Privacy advice on the internet skews toward the maximalist. Use Tails, run your own email server, never own a smartphone. Most people will not do any of this, and the perfect-as-the-enemy-of-good-enough effect leaves them with nothing. Here’s the opposite: a six-step monthly audit that takes thirty minutes and meaningfully reduces your exposure. Schedule it on the first of every month. Coffee in hand, calendar reminder set.
1. Have I Been Pwned check (3 minutes)
Type each of your active email addresses into haveibeenpwned.com. Note any new breaches since last month. For any account associated with the breached email, change the password and enable two-factor authentication if it isn’t already. Pay close attention to high-value accounts (banking, primary email, password manager).
2. Mobile advertising ID reset (30 seconds)
iPhone: Settings → Privacy & Security → Tracking → toggle “Allow Apps to Request to Track” off (if you haven’t already), then Reset Advertising Identifier. Android: Settings → Privacy → Ads → Delete advertising ID. Doing this monthly fragments the cross-app behavioural fingerprint that data brokers use to track you.
3. Active sessions sweep (5 minutes)
Open the security pages of your big-three accounts: Google, Apple, Microsoft. Each one shows a list of devices currently signed in. Sign out anything you don’t recognise or haven’t used in three months. Repeat for your password manager and primary email if those are different. Most users find at least one stale session per audit.

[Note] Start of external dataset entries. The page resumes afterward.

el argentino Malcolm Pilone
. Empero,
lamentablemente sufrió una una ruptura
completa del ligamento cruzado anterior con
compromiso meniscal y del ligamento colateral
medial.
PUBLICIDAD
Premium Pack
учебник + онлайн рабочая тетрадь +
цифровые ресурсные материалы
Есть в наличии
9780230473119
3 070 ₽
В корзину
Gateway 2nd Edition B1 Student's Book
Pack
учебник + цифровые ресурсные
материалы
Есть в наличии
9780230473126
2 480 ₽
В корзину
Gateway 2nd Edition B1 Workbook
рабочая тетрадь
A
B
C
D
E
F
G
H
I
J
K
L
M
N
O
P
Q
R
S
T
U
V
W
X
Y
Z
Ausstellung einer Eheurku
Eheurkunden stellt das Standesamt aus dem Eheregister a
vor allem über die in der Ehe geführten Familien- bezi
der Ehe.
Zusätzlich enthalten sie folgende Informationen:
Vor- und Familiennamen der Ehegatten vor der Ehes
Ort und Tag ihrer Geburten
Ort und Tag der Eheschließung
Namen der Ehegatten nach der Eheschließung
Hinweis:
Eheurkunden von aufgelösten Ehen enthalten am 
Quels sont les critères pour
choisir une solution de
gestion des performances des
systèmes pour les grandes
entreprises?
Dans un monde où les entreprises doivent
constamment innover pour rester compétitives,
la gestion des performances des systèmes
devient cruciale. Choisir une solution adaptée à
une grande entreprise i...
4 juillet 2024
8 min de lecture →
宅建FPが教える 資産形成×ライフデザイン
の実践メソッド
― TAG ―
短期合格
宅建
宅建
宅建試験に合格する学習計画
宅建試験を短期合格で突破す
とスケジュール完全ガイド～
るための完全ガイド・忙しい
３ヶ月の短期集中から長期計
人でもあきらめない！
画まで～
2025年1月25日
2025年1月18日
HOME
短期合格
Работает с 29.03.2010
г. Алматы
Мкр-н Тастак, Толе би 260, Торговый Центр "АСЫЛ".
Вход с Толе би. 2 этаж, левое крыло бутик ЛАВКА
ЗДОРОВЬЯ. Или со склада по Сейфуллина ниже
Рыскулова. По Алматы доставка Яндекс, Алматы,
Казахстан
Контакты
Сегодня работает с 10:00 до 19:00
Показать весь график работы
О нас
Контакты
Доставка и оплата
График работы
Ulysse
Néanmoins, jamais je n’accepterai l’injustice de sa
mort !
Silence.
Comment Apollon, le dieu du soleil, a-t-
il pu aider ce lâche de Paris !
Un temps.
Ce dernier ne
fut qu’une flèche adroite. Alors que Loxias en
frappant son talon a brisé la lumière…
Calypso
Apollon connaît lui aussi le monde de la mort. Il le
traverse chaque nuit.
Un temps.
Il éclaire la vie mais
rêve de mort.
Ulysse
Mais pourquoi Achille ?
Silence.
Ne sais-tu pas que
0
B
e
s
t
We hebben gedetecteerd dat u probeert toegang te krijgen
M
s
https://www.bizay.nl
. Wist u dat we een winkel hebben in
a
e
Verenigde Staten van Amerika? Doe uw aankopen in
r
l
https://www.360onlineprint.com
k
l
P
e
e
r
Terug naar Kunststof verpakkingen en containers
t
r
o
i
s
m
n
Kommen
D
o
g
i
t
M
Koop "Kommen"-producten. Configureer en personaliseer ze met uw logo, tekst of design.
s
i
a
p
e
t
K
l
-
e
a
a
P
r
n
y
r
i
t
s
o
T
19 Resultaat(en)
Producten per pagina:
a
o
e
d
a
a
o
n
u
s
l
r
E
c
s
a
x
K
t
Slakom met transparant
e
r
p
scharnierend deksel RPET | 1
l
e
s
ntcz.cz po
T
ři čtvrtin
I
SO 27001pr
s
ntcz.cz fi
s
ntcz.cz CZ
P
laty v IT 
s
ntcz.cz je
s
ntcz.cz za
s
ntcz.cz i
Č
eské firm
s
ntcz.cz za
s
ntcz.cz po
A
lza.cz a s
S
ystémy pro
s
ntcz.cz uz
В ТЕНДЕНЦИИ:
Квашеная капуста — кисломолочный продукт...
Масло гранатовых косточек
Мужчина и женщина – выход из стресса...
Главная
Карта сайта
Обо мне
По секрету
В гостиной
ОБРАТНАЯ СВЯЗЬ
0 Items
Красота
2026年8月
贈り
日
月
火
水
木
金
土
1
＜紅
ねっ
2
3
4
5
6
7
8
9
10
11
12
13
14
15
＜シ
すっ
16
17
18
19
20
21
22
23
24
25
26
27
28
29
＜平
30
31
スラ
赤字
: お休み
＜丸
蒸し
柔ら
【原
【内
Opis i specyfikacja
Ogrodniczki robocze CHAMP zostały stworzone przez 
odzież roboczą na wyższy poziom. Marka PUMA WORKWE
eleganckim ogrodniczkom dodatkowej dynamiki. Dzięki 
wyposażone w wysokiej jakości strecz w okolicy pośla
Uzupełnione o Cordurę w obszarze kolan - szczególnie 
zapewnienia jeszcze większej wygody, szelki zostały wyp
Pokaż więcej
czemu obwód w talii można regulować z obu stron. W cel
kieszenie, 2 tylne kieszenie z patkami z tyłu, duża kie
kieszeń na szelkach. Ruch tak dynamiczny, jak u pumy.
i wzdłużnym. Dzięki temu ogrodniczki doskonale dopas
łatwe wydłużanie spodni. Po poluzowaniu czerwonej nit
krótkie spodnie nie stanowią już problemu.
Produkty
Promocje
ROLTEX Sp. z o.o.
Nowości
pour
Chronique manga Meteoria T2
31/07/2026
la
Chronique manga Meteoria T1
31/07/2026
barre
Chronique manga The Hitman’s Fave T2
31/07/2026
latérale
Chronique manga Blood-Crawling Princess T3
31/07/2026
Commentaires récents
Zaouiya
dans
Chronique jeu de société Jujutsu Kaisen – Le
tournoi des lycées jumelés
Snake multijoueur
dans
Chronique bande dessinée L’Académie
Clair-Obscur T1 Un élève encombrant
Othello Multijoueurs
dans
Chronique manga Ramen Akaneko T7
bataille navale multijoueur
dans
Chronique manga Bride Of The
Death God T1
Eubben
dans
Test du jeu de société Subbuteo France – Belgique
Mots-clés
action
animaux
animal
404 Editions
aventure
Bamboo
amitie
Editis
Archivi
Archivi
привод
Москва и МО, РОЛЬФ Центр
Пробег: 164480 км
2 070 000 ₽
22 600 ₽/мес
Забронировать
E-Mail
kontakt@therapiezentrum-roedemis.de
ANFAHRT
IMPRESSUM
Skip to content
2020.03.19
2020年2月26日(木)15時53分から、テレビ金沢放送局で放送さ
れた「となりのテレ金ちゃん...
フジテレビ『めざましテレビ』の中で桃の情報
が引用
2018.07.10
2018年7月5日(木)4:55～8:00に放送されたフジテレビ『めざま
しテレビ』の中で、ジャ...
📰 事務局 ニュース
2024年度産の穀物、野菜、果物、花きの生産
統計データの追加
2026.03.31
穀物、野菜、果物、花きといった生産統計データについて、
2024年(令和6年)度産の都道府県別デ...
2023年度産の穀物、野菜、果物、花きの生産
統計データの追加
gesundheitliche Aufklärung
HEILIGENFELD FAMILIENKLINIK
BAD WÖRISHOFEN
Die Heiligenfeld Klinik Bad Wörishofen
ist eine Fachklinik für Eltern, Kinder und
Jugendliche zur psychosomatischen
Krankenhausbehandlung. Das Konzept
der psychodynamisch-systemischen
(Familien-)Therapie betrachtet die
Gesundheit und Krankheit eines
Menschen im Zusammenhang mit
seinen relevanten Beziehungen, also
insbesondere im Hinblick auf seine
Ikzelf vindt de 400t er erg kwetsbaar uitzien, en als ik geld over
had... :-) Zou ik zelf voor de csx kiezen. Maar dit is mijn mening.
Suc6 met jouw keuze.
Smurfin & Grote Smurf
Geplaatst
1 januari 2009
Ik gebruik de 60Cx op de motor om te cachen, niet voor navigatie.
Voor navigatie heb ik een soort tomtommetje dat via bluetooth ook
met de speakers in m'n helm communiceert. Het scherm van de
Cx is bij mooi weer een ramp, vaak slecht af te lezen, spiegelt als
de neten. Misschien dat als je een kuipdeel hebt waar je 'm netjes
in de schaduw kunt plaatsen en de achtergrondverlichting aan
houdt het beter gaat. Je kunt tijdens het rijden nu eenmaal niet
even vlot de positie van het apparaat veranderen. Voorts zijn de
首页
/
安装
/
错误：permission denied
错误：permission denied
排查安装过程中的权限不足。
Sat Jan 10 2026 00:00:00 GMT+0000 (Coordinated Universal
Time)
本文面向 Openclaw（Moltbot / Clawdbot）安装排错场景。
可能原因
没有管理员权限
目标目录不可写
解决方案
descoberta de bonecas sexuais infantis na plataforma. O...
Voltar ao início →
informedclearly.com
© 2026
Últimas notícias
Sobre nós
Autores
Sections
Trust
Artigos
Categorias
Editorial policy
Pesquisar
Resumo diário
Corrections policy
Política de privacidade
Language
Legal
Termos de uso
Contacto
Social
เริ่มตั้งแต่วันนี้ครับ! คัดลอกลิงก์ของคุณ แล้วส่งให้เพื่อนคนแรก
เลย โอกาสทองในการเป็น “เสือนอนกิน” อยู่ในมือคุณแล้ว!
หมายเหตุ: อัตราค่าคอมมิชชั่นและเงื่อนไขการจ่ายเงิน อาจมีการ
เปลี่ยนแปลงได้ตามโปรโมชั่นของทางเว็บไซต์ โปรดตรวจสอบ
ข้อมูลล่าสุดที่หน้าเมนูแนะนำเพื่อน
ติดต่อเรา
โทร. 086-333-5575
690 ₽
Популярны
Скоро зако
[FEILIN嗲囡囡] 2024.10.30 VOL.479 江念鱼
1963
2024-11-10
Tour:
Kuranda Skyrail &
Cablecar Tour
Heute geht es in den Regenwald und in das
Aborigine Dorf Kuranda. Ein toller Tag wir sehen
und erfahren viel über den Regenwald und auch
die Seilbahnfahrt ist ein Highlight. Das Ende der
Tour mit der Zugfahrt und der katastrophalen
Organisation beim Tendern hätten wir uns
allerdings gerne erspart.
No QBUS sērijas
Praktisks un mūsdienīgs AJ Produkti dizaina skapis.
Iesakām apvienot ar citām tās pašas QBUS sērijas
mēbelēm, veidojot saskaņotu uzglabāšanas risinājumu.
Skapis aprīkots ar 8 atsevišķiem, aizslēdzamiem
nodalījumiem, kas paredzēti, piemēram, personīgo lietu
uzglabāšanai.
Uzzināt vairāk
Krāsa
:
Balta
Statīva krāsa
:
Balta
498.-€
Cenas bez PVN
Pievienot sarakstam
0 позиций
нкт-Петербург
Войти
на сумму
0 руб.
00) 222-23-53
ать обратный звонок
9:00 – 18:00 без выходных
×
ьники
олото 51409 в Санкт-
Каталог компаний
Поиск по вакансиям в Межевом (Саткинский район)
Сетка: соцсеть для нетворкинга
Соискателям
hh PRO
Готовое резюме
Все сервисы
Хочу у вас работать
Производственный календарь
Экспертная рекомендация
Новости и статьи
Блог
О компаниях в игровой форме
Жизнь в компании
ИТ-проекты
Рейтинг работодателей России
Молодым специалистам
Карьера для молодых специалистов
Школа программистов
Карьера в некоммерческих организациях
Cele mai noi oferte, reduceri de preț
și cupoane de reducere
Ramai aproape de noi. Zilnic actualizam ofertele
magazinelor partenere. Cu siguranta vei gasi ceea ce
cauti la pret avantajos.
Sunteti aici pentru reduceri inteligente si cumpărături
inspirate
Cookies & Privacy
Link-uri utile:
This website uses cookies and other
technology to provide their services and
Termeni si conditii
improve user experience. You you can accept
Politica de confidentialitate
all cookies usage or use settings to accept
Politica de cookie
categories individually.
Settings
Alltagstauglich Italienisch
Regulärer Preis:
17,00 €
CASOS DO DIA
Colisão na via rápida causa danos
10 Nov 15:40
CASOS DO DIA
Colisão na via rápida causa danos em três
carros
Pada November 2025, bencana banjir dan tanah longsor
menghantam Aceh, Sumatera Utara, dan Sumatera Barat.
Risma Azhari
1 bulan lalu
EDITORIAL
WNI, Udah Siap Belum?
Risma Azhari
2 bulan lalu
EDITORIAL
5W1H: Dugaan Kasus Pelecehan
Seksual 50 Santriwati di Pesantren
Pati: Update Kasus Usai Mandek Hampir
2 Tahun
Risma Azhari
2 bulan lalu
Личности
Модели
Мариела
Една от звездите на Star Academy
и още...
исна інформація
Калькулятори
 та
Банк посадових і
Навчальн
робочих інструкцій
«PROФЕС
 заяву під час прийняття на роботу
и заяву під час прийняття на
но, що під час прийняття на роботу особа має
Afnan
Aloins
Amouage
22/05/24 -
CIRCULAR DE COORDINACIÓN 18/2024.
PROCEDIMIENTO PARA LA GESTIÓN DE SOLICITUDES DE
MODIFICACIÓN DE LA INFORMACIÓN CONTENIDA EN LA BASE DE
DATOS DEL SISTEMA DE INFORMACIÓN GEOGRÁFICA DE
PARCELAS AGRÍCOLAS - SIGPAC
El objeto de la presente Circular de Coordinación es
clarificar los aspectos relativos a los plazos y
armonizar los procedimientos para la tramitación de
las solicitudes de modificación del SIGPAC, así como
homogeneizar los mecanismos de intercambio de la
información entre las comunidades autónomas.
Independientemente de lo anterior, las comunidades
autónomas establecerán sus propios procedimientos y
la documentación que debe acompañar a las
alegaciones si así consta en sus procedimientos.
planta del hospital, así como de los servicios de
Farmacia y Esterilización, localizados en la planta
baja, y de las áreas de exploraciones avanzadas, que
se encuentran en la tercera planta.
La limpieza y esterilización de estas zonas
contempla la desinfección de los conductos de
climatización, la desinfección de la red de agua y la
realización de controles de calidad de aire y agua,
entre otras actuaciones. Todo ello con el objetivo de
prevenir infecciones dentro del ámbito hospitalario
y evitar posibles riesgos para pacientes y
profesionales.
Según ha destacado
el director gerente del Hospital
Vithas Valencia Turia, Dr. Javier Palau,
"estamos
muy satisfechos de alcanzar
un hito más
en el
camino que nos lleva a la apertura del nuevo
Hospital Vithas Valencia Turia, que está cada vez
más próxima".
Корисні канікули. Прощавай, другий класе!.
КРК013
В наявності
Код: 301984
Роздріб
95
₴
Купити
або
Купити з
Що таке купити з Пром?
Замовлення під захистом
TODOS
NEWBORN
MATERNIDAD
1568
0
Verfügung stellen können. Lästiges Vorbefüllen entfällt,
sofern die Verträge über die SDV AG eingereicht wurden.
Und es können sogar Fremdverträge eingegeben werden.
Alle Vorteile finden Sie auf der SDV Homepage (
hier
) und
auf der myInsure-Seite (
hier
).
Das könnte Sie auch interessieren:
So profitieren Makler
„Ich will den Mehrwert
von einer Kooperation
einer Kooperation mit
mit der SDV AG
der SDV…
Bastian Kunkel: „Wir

4. App permission triage (8 minutes)
On your phone, walk through Settings → Privacy → Location, then Microphone, then Camera, then Contacts. Anything granted “Always” gets downgraded to “While Using” or revoked. Most apps don’t need any of these. Particular attention to flashlight apps, weather apps, and anything that came pre-installed.
Bonus pass: in Settings → Privacy → Advertising or Settings → Tracking, deny tracking permissions to any app that asked.
5. Browser extension review (5 minutes)
Open chrome://extensions or about:addons. For each extension: do I still use it, does it match the publisher I expect, and is the permission scope appropriate? Remove anything that fails. Set the survivors to “On click” or “On specific sites” instead of “On all sites” wherever possible.
6. Data broker check-in (5 minutes)
If you use a removal service (DeleteMe, Privacy Bee, Optery), open its dashboard and check that this month’s removals went through. If you don’t, manually search your name on Spokeo, BeenVerified, and Whitepages. Submit a removal request via each one’s portal, it takes about ninety seconds per site once you’ve done it once.
Quarterly add-ons (every third month)
Once a quarter, add three more checks. Credit freeze status at all three bureaus (Equifax, Experian, TransUnion), confirmed frozen, no surprises. SIM-swap protection with your mobile carrier, port-out PIN still set, recovery options reviewed. Recovery options on your primary email, the recovery phone and email are still ones you control, and they aren’t tied to a defunct account.
Why this works
Privacy degrades through accumulation. One forgotten app, one breach, one stale session, one extension. Doing thirty minutes of small corrections every month is more effective than spending a Saturday on it twice a year, because the small accumulations have less time to compound. The audit is also self-reinforcing: each pass surfaces the next one’s improvements.
Set the calendar reminder. Block thirty minutes. The first audit feels like work; by the third one it’s automatic.